- **WHAT IS EXPECTED**: How many lines in the data below include the word "para"? Respond with the number, nothing more.

- **Transcribed page contents**:
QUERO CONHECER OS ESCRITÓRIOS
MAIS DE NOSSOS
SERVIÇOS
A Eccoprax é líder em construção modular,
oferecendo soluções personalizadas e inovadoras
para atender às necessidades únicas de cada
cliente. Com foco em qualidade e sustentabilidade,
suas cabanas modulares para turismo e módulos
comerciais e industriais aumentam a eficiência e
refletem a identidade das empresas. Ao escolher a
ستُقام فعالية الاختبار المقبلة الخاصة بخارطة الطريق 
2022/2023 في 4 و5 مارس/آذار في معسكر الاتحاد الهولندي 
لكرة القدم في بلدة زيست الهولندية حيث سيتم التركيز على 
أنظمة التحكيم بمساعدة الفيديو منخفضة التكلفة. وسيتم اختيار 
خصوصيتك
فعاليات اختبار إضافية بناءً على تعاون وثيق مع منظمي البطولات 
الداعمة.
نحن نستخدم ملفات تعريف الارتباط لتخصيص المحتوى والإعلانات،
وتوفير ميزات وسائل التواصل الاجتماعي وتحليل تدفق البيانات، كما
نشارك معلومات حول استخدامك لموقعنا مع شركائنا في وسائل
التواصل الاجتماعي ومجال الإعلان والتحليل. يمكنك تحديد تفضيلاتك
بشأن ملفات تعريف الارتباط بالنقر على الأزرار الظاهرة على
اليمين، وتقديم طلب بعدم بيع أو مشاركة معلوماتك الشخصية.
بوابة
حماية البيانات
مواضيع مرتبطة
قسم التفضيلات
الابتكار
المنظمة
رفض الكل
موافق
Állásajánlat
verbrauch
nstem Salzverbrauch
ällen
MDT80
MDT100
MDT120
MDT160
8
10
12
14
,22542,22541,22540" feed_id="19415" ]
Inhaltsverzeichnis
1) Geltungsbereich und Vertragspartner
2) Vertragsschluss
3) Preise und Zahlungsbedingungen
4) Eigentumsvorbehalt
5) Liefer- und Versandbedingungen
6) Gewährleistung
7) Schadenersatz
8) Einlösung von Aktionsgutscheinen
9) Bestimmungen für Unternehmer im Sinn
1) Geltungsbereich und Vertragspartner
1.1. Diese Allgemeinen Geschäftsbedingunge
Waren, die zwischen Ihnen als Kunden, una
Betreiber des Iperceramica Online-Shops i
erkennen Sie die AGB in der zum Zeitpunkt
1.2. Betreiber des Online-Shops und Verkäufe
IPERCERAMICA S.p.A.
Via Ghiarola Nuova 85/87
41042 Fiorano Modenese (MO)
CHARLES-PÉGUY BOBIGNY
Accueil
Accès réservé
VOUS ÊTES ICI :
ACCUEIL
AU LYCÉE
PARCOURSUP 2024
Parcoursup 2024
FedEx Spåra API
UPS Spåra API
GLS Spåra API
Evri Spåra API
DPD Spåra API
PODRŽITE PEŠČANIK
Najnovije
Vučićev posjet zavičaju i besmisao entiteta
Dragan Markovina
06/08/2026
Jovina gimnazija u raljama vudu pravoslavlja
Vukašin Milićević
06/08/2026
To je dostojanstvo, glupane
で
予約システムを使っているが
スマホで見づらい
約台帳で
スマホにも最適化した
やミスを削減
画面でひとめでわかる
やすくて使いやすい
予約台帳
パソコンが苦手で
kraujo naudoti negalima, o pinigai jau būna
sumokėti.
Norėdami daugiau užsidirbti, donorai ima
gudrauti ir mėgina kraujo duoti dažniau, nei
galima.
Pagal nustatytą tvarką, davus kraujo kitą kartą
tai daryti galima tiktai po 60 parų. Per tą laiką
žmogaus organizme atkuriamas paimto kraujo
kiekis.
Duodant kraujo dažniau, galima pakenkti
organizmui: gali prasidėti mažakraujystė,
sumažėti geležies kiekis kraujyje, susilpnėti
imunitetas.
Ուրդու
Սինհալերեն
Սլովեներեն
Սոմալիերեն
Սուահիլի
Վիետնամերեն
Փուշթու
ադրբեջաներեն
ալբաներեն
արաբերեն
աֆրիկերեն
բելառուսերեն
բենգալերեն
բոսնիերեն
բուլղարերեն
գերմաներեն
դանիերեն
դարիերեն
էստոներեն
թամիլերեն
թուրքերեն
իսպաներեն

- **FINISHED EXERCISE**: 2